NASCAR returns to Pocono this Sunday for the Pennsylvania 400, aka the Windows 10 400. And since we’ve already given you our Pocono tailgating Fast Facts, this time around we’re handing out some information about the racetrack itself. Here are five Fast Facts you might not know.
Pocono is unique because of its “Tricky Triangle” layout, but you probably didn’t know that it’s taking its cues from a trio of other racing venues. Turn one, with its 14-degree banking, is modeled on the old Trenton Speedway.
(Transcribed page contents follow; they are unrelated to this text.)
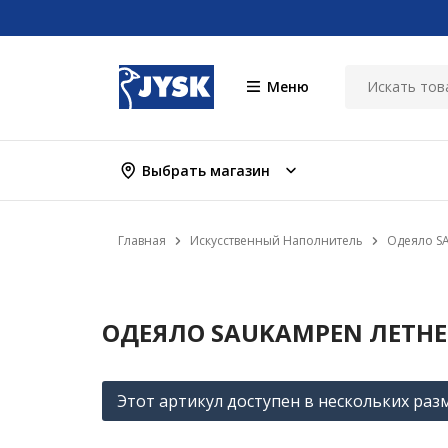
Меню
Выбрать магазин
Главная
Искусственный Наполнитель
Одеяло S
ОДЕЯЛО SAUKAMPEN ЛЕТНЕЕ
Этот артикул доступен в нескольких раз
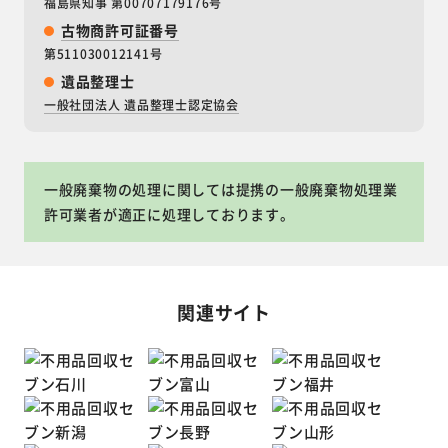
福島県知事 第00707179176号
古物商許可証番号
第511030012141号
遺品整理士
一般社団法人 遺品整理士認定協会
一般廃棄物の処理に関しては提携の一般廃棄物処理業
許可業者が適正に処理しております。
関連サイト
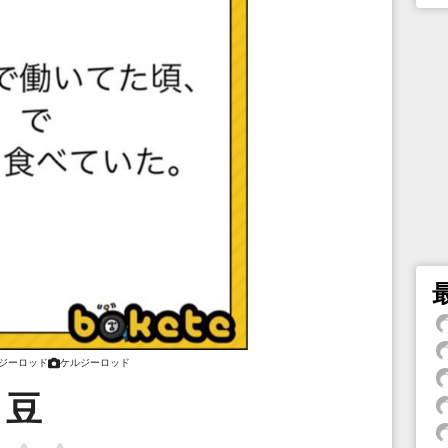
ジーロッド
ケルジーロッド
豆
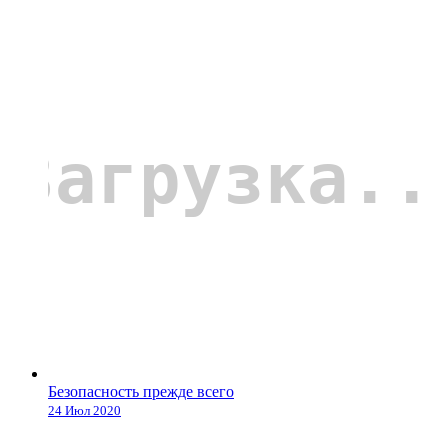
Безопасность прежде всего
24 Июл 2020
Turn two, with a smaller nine-degree banking, takes after the legendary Indianapolis Motor Speedway. And turn three, which has just a six-degree banking, can be compared to the Milwaukee Mile in Wisconsin. So if you’ve ever wondered what it’d be like to smash some of the nation’s racetracks together, well, now you know.
Most NASCAR tracks are owned by one of two companies: Speedway Motorsports, Inc. (which owns Bristol, Charlotte, Las Vegas, Loudon, Kentucky, Sonoma and Texas) or International Speedway Corporation (which oversees a dozen others including Fontana, Darlington, Daytona, Martinsville and Talladega). By contrast, Pocono is a family-run business, operated jointly by the Igdalski and Mattioli families.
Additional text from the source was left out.